Dropped my son for his first day of kindergarten today. Does anybody know what age you’re supposed to pick them up?
I hate how survivors leave the zombies they kill wherever they fall.
I’m not sentimental.
I’m just sick of tripping over them.
This bald spot just appeared out of thin hair.
Bully gets me in a headlock not realizing my entire head is pre-slathered in fish oil and I just slip right out! The janitor chants my name.
In grade 5 during biology my teacher asked me “what is in cells?”
I answered my Uncle Eric and Dad and she made me go home.
I plucked my first gray hair today. The lady it came from got so mad you guys.
No offense but why do birds even have feet? Seems greedy.
Home #decor warning.
ON THE INTERNET : Ughh.. I hate people so much..
APPLYING FOR JOB : I love working with people and I am very sociable
What is the difference between Black-Eyed Peas and Chickpeas?
Black-Eyed Peas can sing us a song,
but Chickpeas
can just hummus one.
Me: in a parallel world I am a huge success
Medic: please stop moving your arm so we can get it out of the vending machine
Don’t mistake my kindness, or my inability to do one (1) pull-up, for weakness.
playing too much GTA. starting to see traffic as “options.”
Him: Can you please stop using the bananas like they are phones
Me: But how am I supposed to contact the gorillas
Him: You’re unbelievable!
Gorilla *over banana*: When are you leaving him?
*my skills with compliments
5yo: You are a beautiful princess!
Me: And you are a… child.
Turn up?
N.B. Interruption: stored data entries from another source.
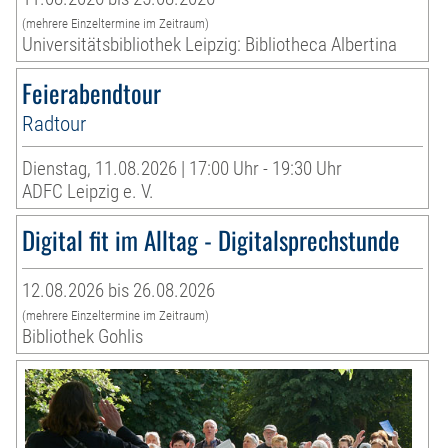
(mehrere Einzeltermine im Zeitraum)
Universitätsbibliothek Leipzig: Bibliotheca Albertina
Feierabendtour
Radtour
Dienstag, 11.08.2026 | 17:00 Uhr - 19:30 Uhr
ADFC Leipzig e. V.
Digital fit im Alltag - Digitalsprechstunde
12.08.2026 bis 26.08.2026
(mehrere Einzeltermine im Zeitraum)
Bibliothek Gohlis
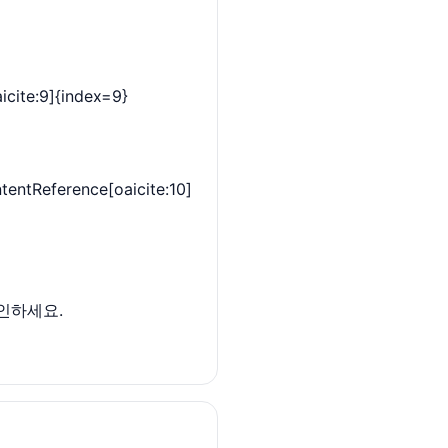
te:9]{index=9}
erence[oaicite:10]
확인하세요.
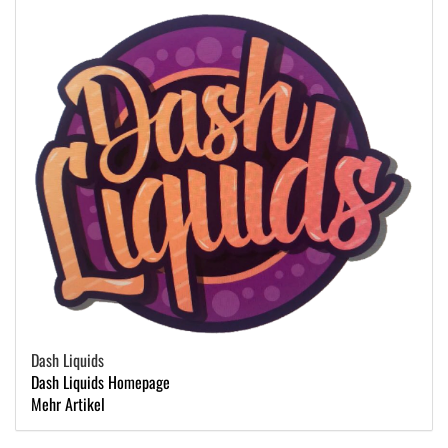
Dash Liquids
Dash Liquids Homepage
Mehr Artikel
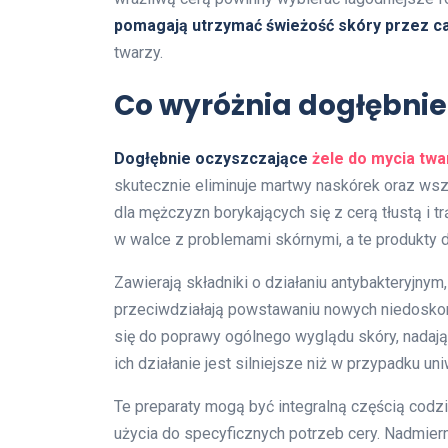
pomagają utrzymać świeżość skóry przez ca
twarzy.
Co wyróżnia dogłębnie
Dogłębnie oczyszczające
żele do mycia twa
skutecznie eliminuje martwy naskórek oraz ws
dla mężczyzn borykających się z cerą tłustą i 
w walce z problemami skórnymi, a te produkty 
Zawierają składniki o działaniu antybakteryjnym
przeciwdziałają powstawaniu nowych niedoskon
się do poprawy ogólnego wyglądu skóry, nadając
ich działanie jest silniejsze niż w przypadku u
Te preparaty mogą być integralną częścią codzi
użycia do specyficznych potrzeb cery. Nadmie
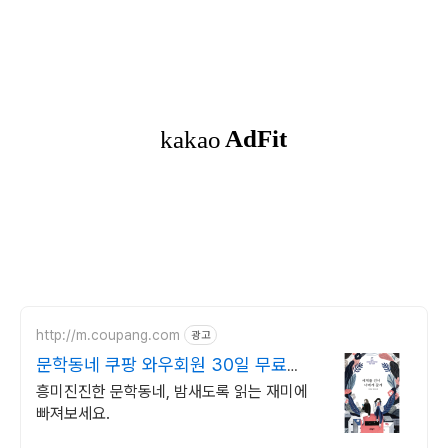
http://m.coupang.com
광고
문학동네 쿠팡 와우회원 30일 무료반
품
흥미진진한 문학동네, 밤새도록 읽는 재미에
빠져보세요.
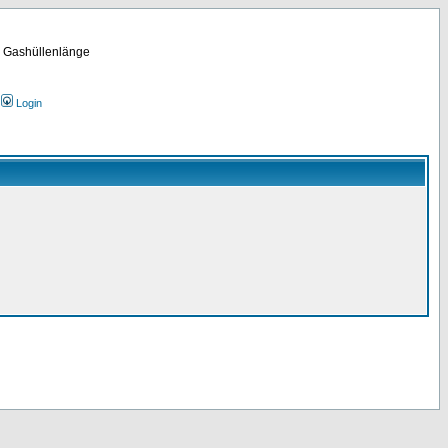
m Gashüllenlänge
Login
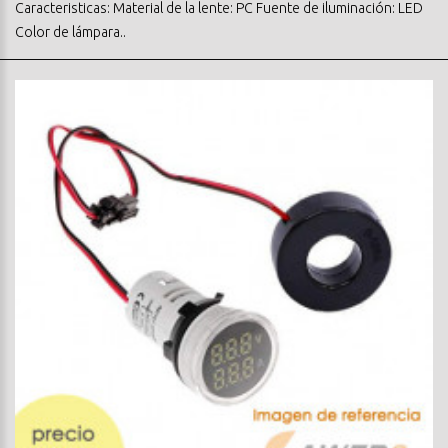
Caracteristicas: Material de la lente: PC Fuente de iluminación: LED
Color de lámpara..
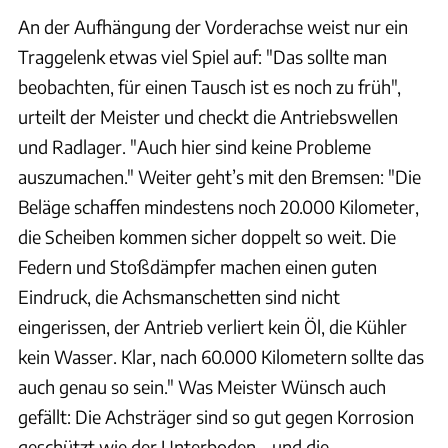
An der Aufhängung der Vorderachse weist nur ein
Traggelenk etwas viel Spiel auf: "Das sollte man
beobachten, für einen Tausch ist es noch zu früh",
urteilt der Meister und checkt die Antriebswellen
und Radlager. "Auch hier sind keine Probleme
auszumachen." Weiter geht’s mit den Bremsen: "Die
Beläge schaffen mindestens noch 20.000 Kilometer,
die Scheiben kommen sicher doppelt so weit. Die
Federn und Stoßdämpfer machen einen guten
Eindruck, die Achsmanschetten sind nicht
eingerissen, der Antrieb verliert kein Öl, die Kühler
kein Wasser. Klar, nach 60.000 Kilometern sollte das
auch genau so sein." Was Meister Wünsch auch
gefällt: Die Achsträger sind so gut gegen Korrosion
geschützt wie der Unterboden – und die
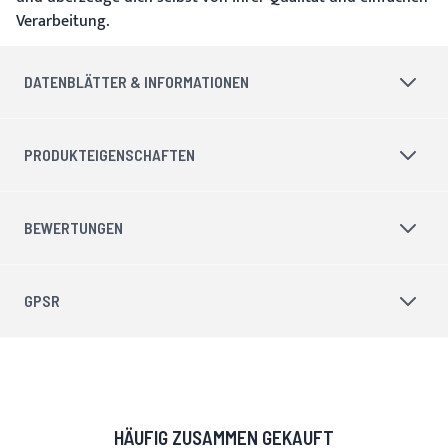
Verarbeitung.
DATENBLÄTTER & INFORMATIONEN
PRODUKTEIGENSCHAFTEN
BEWERTUNGEN
GPSR
HÄUFIG ZUSAMMEN GEKAUFT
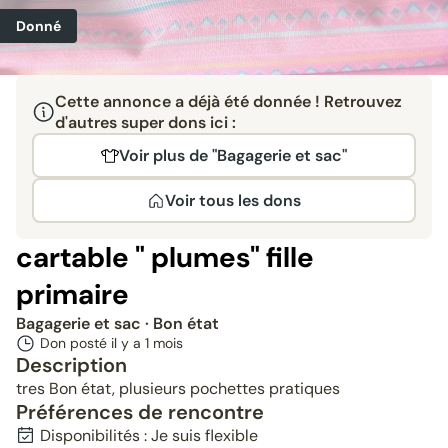
Donné
Cette annonce a déjà été donnée ! Retrouvez
d'autres super dons ici :
Voir plus de "Bagagerie et sac"
Voir tous les dons
cartable " plumes" fille
primaire
Bagagerie et sac
· Bon état
Don posté il y a
1 mois
Description
tres Bon état, plusieurs pochettes pratiques
Préférences de rencontre
Disponibilités : Je suis flexible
At my age, I’m just happy when I can turn over.
[lying with girlfriend & looking up at the stars]
“Hey–”
*points to shooting star*
“You’ve put on a lot of weight.”
My daughter said, “You’re the best mommy ever!”
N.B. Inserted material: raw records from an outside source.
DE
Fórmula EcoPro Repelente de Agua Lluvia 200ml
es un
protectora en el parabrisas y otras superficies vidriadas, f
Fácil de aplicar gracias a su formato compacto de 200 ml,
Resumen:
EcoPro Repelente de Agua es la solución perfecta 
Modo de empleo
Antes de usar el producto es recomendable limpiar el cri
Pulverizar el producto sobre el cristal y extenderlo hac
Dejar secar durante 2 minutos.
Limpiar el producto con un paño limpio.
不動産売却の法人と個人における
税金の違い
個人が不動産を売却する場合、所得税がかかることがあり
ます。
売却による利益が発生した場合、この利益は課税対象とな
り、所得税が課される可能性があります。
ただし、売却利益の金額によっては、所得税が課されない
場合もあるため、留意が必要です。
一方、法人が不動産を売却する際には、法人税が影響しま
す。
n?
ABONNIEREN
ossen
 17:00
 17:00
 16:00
I’m really proud that she’s learning sarcasm at such a young age.
I needed this laugh 😂😂😂
Slippers made out of Lego so that when you step on Lego you just get taller.
computer: “save this image as 6606499f1e5c84d7c30.png?”
me: “yea”
[ cooking class ]
teacher: first, we’re going to sweat the onions
me: *uncomfortably close to cutting board* where were you on the night of june 22nd
Me: oh look, there’s keith, don’t say anything, but he’s obsessed with doors. Oh, hi keith.
Keith: Shut it.
A new poll shows that half of people would keep their current car forever if they could. “And now you CAN!” said the cost of living.
Father O’Malley answers the phone. ‘Hello, is this Father O’Malley?’
‘It is!’
‘This is the IRS. Can you help us?’
‘I can!’
‘Do you know a Ted Houlihan?’
‘I do!’
‘Is he a member of your congregation?’
‘He is!’
‘Did he donate $10,000 to the church?’
‘He will.’
Please stop asking me what my tweets mean. I can’t read.
Dear nurses, you don’t have to announce my weight just write it down. That’s why I have my eyes closed when I’m on the scale.
Apparently “ew no” is not an acceptable way to tell my boss I don’t want more responsibility at work.